Ce projet prévoit le renforcement des systèmes de communications entre les différents services d’urgences de part et d’autre de la frontière, mais aussi de truffer les volcans de sismographes dernier cri
Un accord de partenariat et d’aide financière a été conclu vendredi 24 novembre dernier entre les gouvernements britanniques et helvétique d’une part, et le représentant résident du PNUD, M Ross Moutain, de l’autre, portant sur un montant de deux millions de dollars.
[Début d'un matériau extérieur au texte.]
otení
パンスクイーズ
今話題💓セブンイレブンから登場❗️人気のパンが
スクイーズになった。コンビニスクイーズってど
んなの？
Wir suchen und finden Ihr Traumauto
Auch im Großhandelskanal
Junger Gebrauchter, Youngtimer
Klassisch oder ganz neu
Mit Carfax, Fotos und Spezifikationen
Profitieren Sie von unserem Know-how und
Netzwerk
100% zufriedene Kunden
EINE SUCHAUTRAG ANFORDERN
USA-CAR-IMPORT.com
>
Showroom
Cet accord concernait le projet intitulé « Volcano Risk Management Unit » qui vise la mise sur pied d’un système de surveillance humain et électronique des activités telluriques dans et autour des Volcan Nyiragongo et Nyamulagira. Avec un tel système d’alerte et de surveillance, est humainement et techniquement possible de prévenir les populations et de les évacuer vers des refuges préalablement identifiés.
Selon les initiateurs, ce projet prévoit de renforcer les systèmes de communications entre les différents services d’urgences de part et d’autre de la frontière, mais aussi de truffer les volcans de sismographes dernier cri, capables d’analyser, en temps réel, toute activité anormale du volcan. Au bout de deux années de renforcement des capacités locales, soit fin octobre 2008, le projet continuera d’évoluer de manière autonome.
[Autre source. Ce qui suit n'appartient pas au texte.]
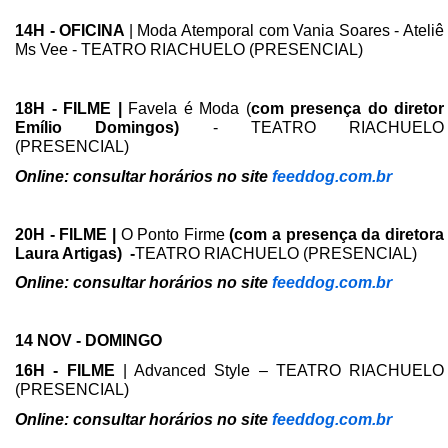
14H - OFICINA
| Moda Atemporal com Vania Soares - Ateliê
Ms Vee - TEATRO RIACHUELO (PRESENCIAL)
18H - FILME |
Favela é Moda (
com presença do diretor
Emílio Domingos)
- TEATRO RIACHUELO
(PRESENCIAL)
Online: consultar horários no site
feeddog.com.br
20H - FILME |
O Ponto Firme
(com a presença da diretora
Laura Artigas) -
TEATRO RIACHUELO (PRESENCIAL)
Online: consultar horários no site
feeddog.com.br
14 NOV - DOMINGO
16H - FILME
| Advanced Style – TEATRO RIACHUELO
(PRESENCIAL)
Online: consultar horários no site
feeddog.com.br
Selon, un communiqué remis à la presse, la pierre angulaire du système surveillance consistera dans la mise sur pied d’une « unité de gestion du risque » qui intégrera, au sein d’une structure, les données techniques, la chaîne de commandement et de prise de décisions afin de pouvoir réagir de manière rapide et efficace en cas d’alerte. Des plans d’évacuation seront établis en fonction de divers scénarios possibles.
Les campagnes de sensibilisation et d’information seront accrues au bénéfice des populations. L’observatoire Volcanologique de Goma, déjà renforcé des 2002 par un autre projet du PNUD, recevra la visite d’experts étrangers et d’instituts de recherche au cours de cette période. Au bout de ces deux années, les volcans Nyiragongo et Nyamulagira ne devraient plus avoir des secrets pour les chercheurs et, les habitants de cette région ne devraient plus se faire surprendre par un réveil inopiné.
A noter que lors de la dernière éruption du Nyiragongo le 17 janvier 2002, les coulées de lave avaient atteint le centre-ville de Goma, pourtant situé à 18 km du cratère, obligeant 300.000 habitants à fuir la ville pour trouver un refuge temporaire Rwanda, à Sake ou à Bukavu.
Aujourd’hui, les spécialistes s’accordent à dire que la prochaine éruption sera plus spectaculaire. Si les volcans Nyiragongo et Nyamulagira venaient à se réveiller, les coulées de lave menaceraient la vie des 700.000 personnes habitant la ville de Goma en RDC et la ville de Gisenyi au Rwanda voisin.